By Andrew Hay
TAOS, N.M. (Reuters) – Environmentalists on Wednesday protested U.S. government plans to transfer an endangered Mexican Gray Wolf captured in New Mexico to Mexico, saying it should be allowed to roam free and repopulate the Rockies.
The she-wolf, named Asha by schoolchildren, was captured near Taos, New Mexico, on Sunday after heading further north than any other Mexican wolf recorded since the species’ 1998 reintroduction after near extinction.
The U.S. Fish and Wildlife Service (USFWS) said its policy was to capture and transfer the wolves once they left a recovery area and trekked north of I40, the interstate highway running through the upper half of New Mexico.
Environmentalists said the wolves needed to enter historic habitats north of I40 like the Grand Canyon and Southern Rockies for their U.S. population to further recover from a current level of only around 200 in the wild.
“Poor Asha.
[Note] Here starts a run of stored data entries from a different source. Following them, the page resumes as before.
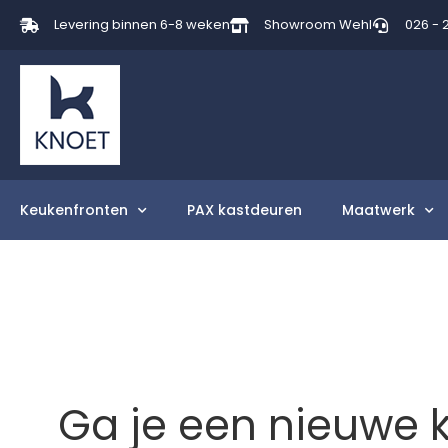
Levering binnen 6-8 weken
Showroom Wehl
026 - 
Keukenfronten
PAX kastdeuren
Maatwerk
Ga je een nieuwe 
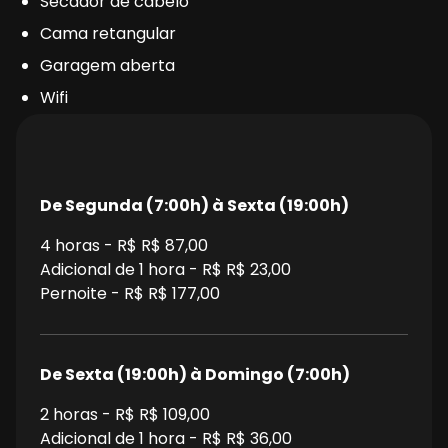
Secador de cabelo
Cama retangular
Garagem aberta
Wifi
De Segunda (7:00h) à Sexta (19:00h)
4
horas - R$
R$ 87,00
Adicional de 1 hora - R$
R$ 23,00
Pernoite - R$
R$ 177,00
De Sexta (19:00h) à Domingo (7:00h)
2
horas - R$
R$ 109,00
Adicional de 1 hora - R$
R$ 36,00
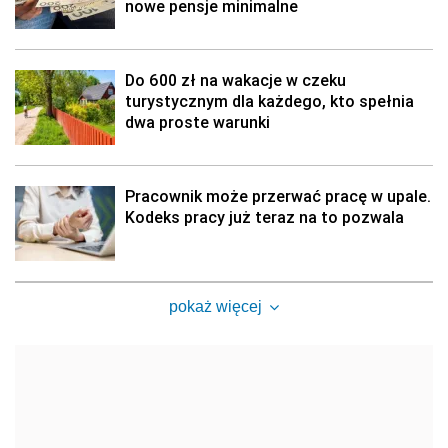
nowe pensje minimalne
Do 600 zł na wakacje w czeku
turystycznym dla każdego, kto spełnia
dwa proste warunki
Pracownik może przerwać pracę w upale.
Kodeks pracy już teraz na to pozwala
pokaż więcej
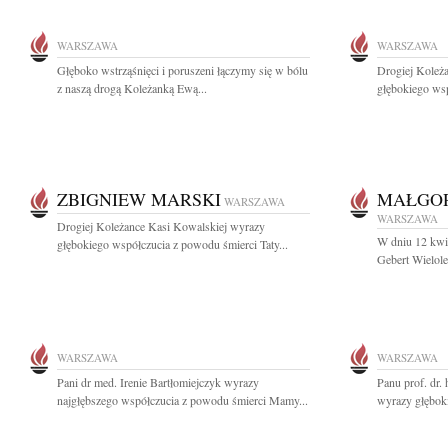
WARSZAWA
WARSZAWA
Głęboko wstrząśnięci i poruszeni łączymy się w bólu
Drogiej Koleż
z naszą drogą Koleżanką Ewą...
głębokiego ws
ZBIGNIEW MARSKI
MAŁGOR
WARSZAWA
WARSZAWA
Drogiej Koleżance Kasi Kowalskiej wyrazy
W dniu 12 kwi
głębokiego współczucia z powodu śmierci Taty...
Gebert Wielol
WARSZAWA
WARSZAWA
Pani dr med. Irenie Bartłomiejczyk wyrazy
Panu prof. dr
najgłębszego współczucia z powodu śmierci Mamy...
wyrazy głęboki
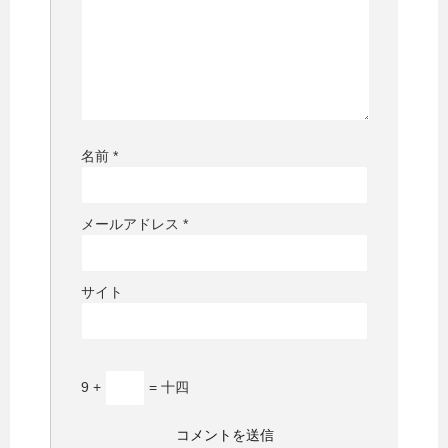
名前
*
メールアドレス
*
サイト
9 +
= 十四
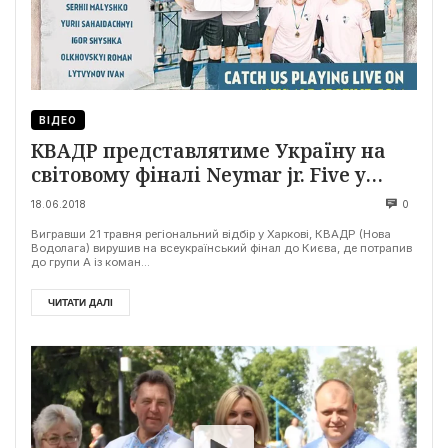
ВІДЕО
КВАДР представлятиме Україну на
світовому фіналі Neymar jr. Five у
Бразилії
18.06.2018
0
Вигравши 21 травня регіональний відбір у Харкові, КВАДР (Нова
Водолага) вирушив на всеукраїнський фінал до Києва, де потрапив
до групи А із коман...
ЧИТАТИ ДАЛІ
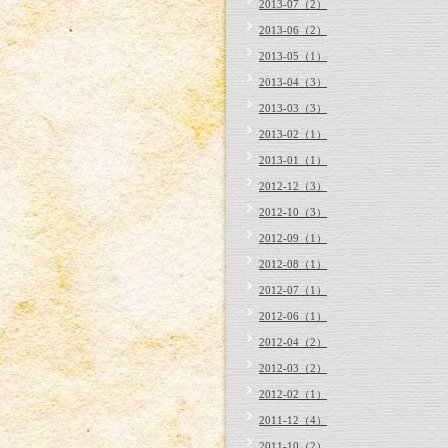
2013-07（2）
2013-06（2）
2013-05（1）
2013-04（3）
2013-03（3）
2013-02（1）
2013-01（1）
2012-12（3）
2012-10（3）
2012-09（1）
2012-08（1）
2012-07（1）
2012-06（1）
2012-04（2）
2012-03（2）
2012-02（1）
2011-12（4）
2011-10（2）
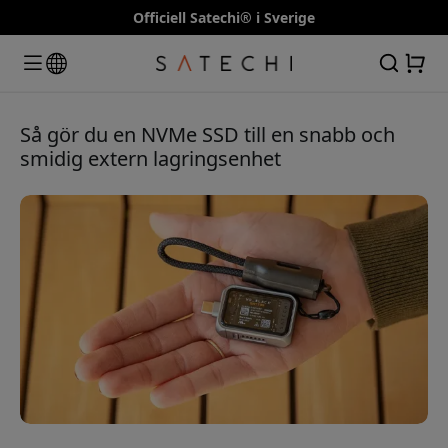
Officiell Satechi® i Sverige
Så gör du en NVMe SSD till en snabb och
smidig extern lagringsenhet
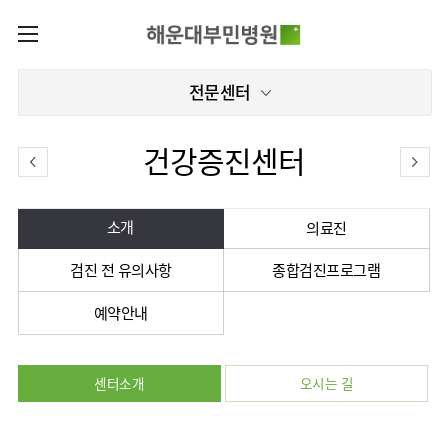
카피라이트로 가기
본문으로 가기
주메뉴로 가기
로그인
전문센터
나의진료정보
회원가입
온라인진료예약
전문센터
건강증진센터
증명서재발급
전문센터
진료안내
전체보기
증명서발급내역
진료시간표
관절센터
소개
의료진
이용안내
진료과
로봇수술센터
검진 전 유의사항
종합검진프로그램
진료상담
병원소개
콜센터
진료과 전체보기
의료진
족부·
족관절클리닉
예약안내
병원장인사말
증명서재발급
정형외과
외래진료
미디어센터
소아골절클리닉
비전과
비급여진료비
소아청소년정형외과
입/
병원소식
핵심가치
부민그룹소개
퇴원/
척추내시경센터
장비안내
신경외과
병문안
센터소개
오시는 길
언론보도
부민스토리
척추변형센터
이사장소개
부민그룹소식
층별안내
신경과
응급실
칭찬합시다
연혁
심뇌혈관센터
비전과
주차시설
소화기내과
진료협력센터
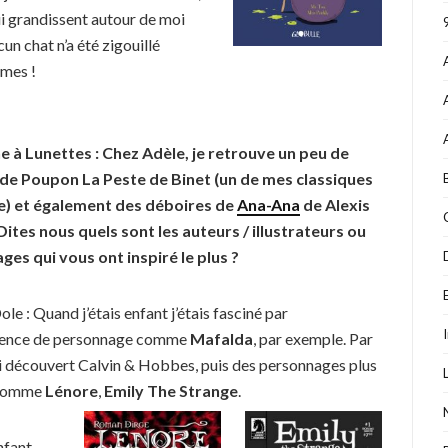
i grandissent autour de moi
cun chat n’a été zigouillé
omes !
e à Lunettes : Chez Adèle, je retrouve un peu de
s de Poupon La Peste de Binet (un de mes classiques
e) et également des déboires de
Ana-Ana
de Alexis
Dites nous quels sont les auteurs / illustrateurs ou
es qui vous ont inspiré le plus ?
le : Quand j’étais enfant j’étais fasciné par
inence de personnage comme
Mafalda
, par exemple. Par
j’ai découvert Calvin & Hobbes, puis des personnages plus
 comme
Lénore
,
Emily The Strange
.
nfant,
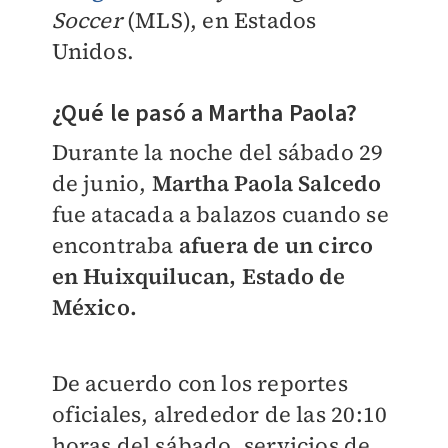
Soccer
(MLS), en Estados
Unidos.
¿Qué le pasó a Martha Paola?
Durante la noche del sábado 29
de junio,
Martha Paola Salcedo
fue atacada a balazos cuando se
encontraba
afuera de un circo
en Huixquilucan, Estado de
México.
De acuerdo con los reportes
oficiales, alrededor de las 20:10
horas del sábado, servicios de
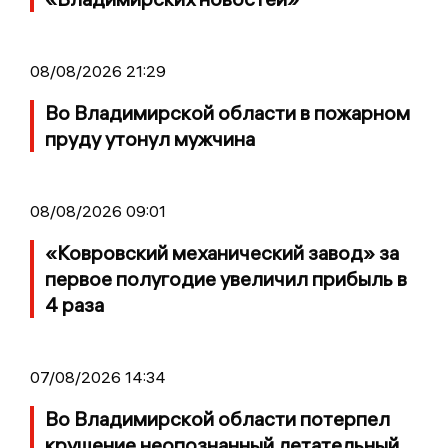
08/08/2026 21:29
Во Владимирской области в пожарном
пруду утонул мужчина
08/08/2026 09:01
«Ковровский механический завод» за
первое полугодие увеличил прибыль в
4 раза
07/08/2026 14:34
Во Владимирской области потерпел
крушение неопознанный летательный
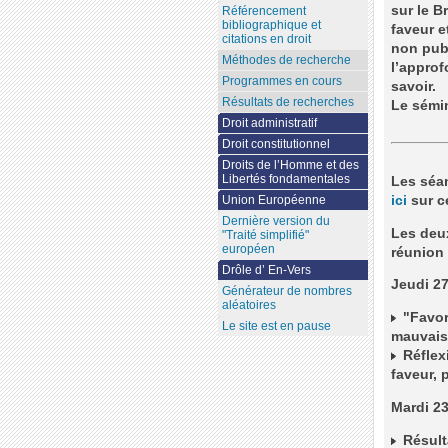
sur le B
Référencement
bibliographique et
faveur e
citations en droit
non publ
Méthodes de recherche
l’approf
Programmes en cours
savoir.
Résultats de recherches
Le sémi
Droit administratif
Droit constitutionnel
Droits de l’Homme et des
Libertés fondamentales
Les séa
ici
sur ce
Union Européenne
Dernière version du
Les deux
"Traité simplifié"
européen
réunion 
Drôle d’ En-Vers
Jeudi 2
Générateur de nombres
aléatoires
"Favor
Le site est en pause
mauvais 
Réflexi
faveur, 
Mardi 2
Résulta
The decision to capture her seems to be just as arbitrary as the Interstate 40 boundary,” said Greta Anderson, deputy director of Western Watersheds Project.
The tagged wolf left her pack in late 2022 and was tracked north, making it within 50 miles (81 km) of the Colorado border before being apprehended from a helicopter.
“As it is breeding season and there are no other known wolves in the area, there was a high likelihood of a negative interaction or breeding with domestic dogs,” USFWS said in a statement.
Ranchers have long complained that wolves eat their livestock and threaten their livelihoods. The species’ recovery has been hampered by dozens of illegal killings, the Sierra Club says.
Asha will be held at a facility south of Albuquerque before being paired with a male Mexican wolf and transferred as a pair to Mexico later this year, USFWS said.